> _Exercise requirements_: Once you find the line with "Otkrijte svoju kosmičku mapu za 30 sekundi.", copy it and every line after it through the end of the entries below, exactly as written.

[Saved entries]
╔══
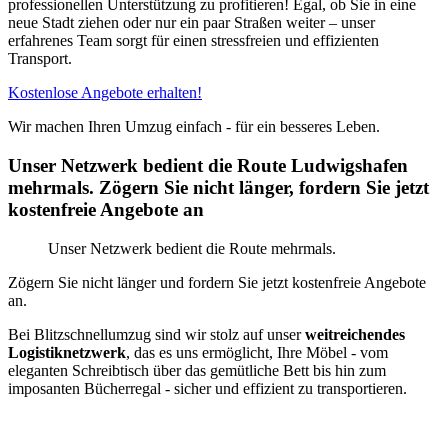
professionellen Unterstützung zu profitieren! Egal, ob Sie in eine
neue Stadt ziehen oder nur ein paar Straßen weiter – unser
erfahrenes Team sorgt für einen stressfreien und effizienten
Transport.
Kostenlose Angebote erhalten!
Wir machen Ihren Umzug einfach - für ein besseres Leben.
Unser Netzwerk bedient die Route Ludwigshafen
mehrmals. Zögern Sie nicht länger, fordern Sie jetzt
kostenfreie Angebote an
Unser Netzwerk bedient die Route mehrmals.
Zögern Sie nicht länger und fordern Sie jetzt kostenfreie Angebote
an.
Bei Blitzschnellumzug sind wir stolz auf unser
weitreichendes
Logistiknetzwerk
, das es uns ermöglicht, Ihre Möbel - vom
eleganten Schreibtisch über das gemütliche Bett bis hin zum
imposanten Bücherregal - sicher und effizient zu transportieren.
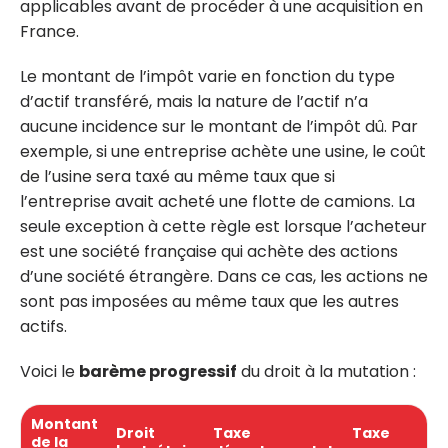
applicables avant de procéder à une acquisition en
France.
Le montant de l’impôt varie en fonction du type
d’actif transféré, mais la nature de l’actif n’a
aucune incidence sur le montant de l’impôt dû. Par
exemple, si une entreprise achète une usine, le coût
de l’usine sera taxé au même taux que si
l’entreprise avait acheté une flotte de camions. La
seule exception à cette règle est lorsque l’acheteur
est une société française qui achète des actions
d’une société étrangère. Dans ce cas, les actions ne
sont pas imposées au même taux que les autres
actifs.
Voici le
barème progressif
du droit à la mutation :
Montant
Droit
Taxe
Taxe
de la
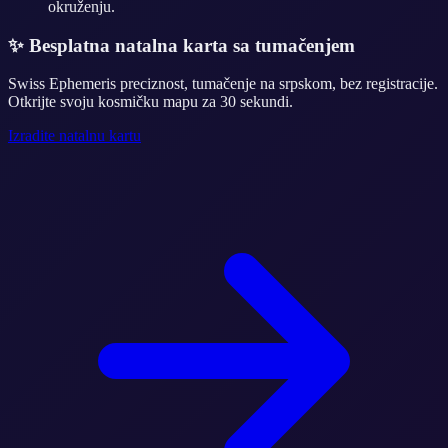
okruženju.
✨
Besplatna natalna karta sa tumačenjem
Swiss Ephemeris preciznost, tumačenje na srpskom, bez registracije.
Otkrijte svoju kosmičku mapu za 30 sekundi.
Izradite natalnu kartu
╚══
> _Response to the task_:
Otkrijte svoju kosmičku mapu za 30 sekundi.
Izradite natalnu kartu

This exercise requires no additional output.